ISSN 1470-3947 (print) | ISSN 1479-6848 (online)

Endocrine Abstracts (2017) 50 P252 | DOI: 10.1530/endoabs.50.P252

Primary pulmonary typical carcinoid as a source of ectopic Adrenocorticotropic hormone (ACTH)-dependant Cushing's

Maria Esparza1, Kamaldeep Panach1, Yasmeen Butt1, Jessica Abramowitz1, Jose Torrealba1 & Ibrahim Hashim1,2

1University of Texas Southwestern Medical Center, Dallas, USA; 2Parkland Memorial Hospital, Dallas, USA.

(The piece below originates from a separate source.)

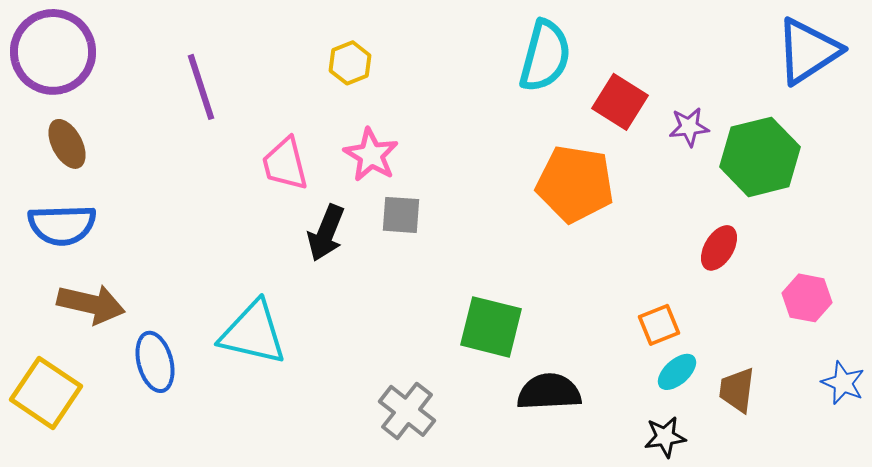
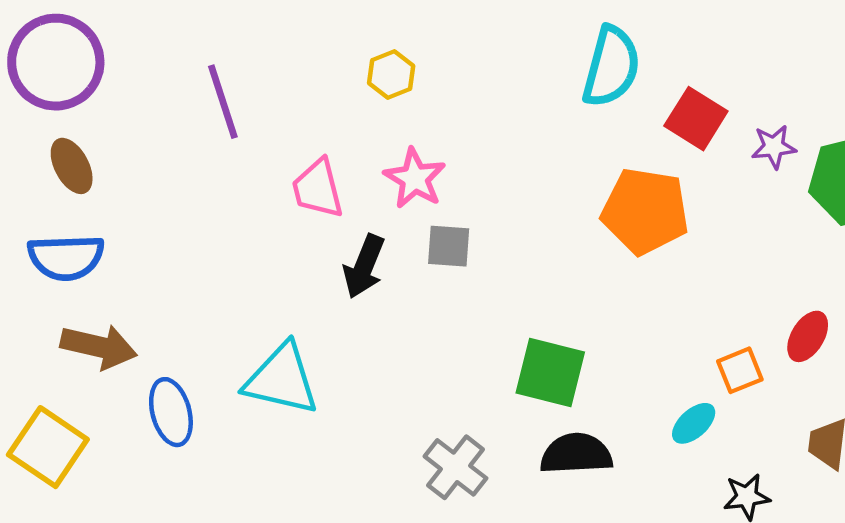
red ellipse: (719, 248) -> (808, 336), moved
cyan ellipse: (677, 372) -> (694, 423), moved
black semicircle: (549, 392) -> (576, 454), moved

Ectopic ACTH is rare and represents about 10% of causes of Cushing’s syndrome. Associated tumours are neuroendocrine in origin and include small cell lung cancer, carcinoid tumours, and medullary carcinoma of the thyroid. In this report, we describe a rare case of ectopic ACTH due to a primary pulmonary carcinoid tumour.

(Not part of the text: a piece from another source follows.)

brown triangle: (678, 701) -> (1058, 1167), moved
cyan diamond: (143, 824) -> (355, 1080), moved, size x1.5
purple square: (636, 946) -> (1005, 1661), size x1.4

A 29 years old male was diagnosed with hypertension 18 months prior to presentation. On examination, he had dark striae on his abdomen and axilla, and complained of muscle wasting, myalgia, fatigue, and facial acne. Suspected Cushing’s syndrome was confirmed biochemically with random cortisol at 980 nmol/L (35.5 mcg/dL) and ACTH at 159 pg/mL (35 pmol/L). Following 8 mg dexamethasone suppression, a 24 hour urine free cortisol of 59 mcg (162 nmol) confirmed the clinical findings. Radiological investigation showed normal adrenal glands and pituitary imaging showed slight enhancement but could not exclude a micro-adenoma. Inferior petrosal sinus sampling (IPSS) for ACTH was performed.

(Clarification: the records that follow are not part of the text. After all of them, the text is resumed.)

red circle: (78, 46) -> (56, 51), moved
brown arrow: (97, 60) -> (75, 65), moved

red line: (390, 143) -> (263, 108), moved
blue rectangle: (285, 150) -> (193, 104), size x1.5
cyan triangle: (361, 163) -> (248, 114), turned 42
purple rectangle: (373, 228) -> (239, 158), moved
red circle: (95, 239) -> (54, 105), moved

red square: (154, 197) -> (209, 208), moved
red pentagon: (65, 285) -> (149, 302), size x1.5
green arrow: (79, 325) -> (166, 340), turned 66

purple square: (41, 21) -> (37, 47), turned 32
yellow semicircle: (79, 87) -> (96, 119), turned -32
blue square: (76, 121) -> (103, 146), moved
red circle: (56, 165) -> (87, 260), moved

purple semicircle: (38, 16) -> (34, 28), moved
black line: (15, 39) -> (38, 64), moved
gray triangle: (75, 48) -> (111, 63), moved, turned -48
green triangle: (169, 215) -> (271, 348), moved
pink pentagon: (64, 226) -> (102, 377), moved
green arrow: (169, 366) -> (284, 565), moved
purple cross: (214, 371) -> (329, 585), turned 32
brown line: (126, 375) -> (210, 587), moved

Laboratory findings: Hyperglycaemia on presentation with HbA1c at 9.6%, moderate hypernatremia (151 mmol/L), normal renal function, persistent hypokalaemia <3.6 for two years with normal bicarbonate levels except for two occasions of mild alkalosis (bicarbonate 33 mmol/L). IPSS ACTH levels showed flat response in both petrosal samples (ratios to venous levels <2) and was diagnostic of ectopic ACTH production. Chest CT showed a 2.4 cm upper lobe lesion which was suspected to be an intrapulmonary bronchogenic cyst. An octreotide scan showed the lesion to be Octreotide avid. A right upper lobectomy and mediastinal lymph node dissection was subsequently performed and histology showed a unifocal typical carcinoid tumour measuring 2.1×1.8×1.6 cm, with 2/3 lymph nodes positive for metastatic tumour. Immunohistochemistry was positive for ACTH. On follow up the patient was doing well. His Cushing’s resolved and he showed sustained weight loss, control of this diabetes improved (HbA1c 6.0%), and his hypertension was controlled with amlopidine (5 mg).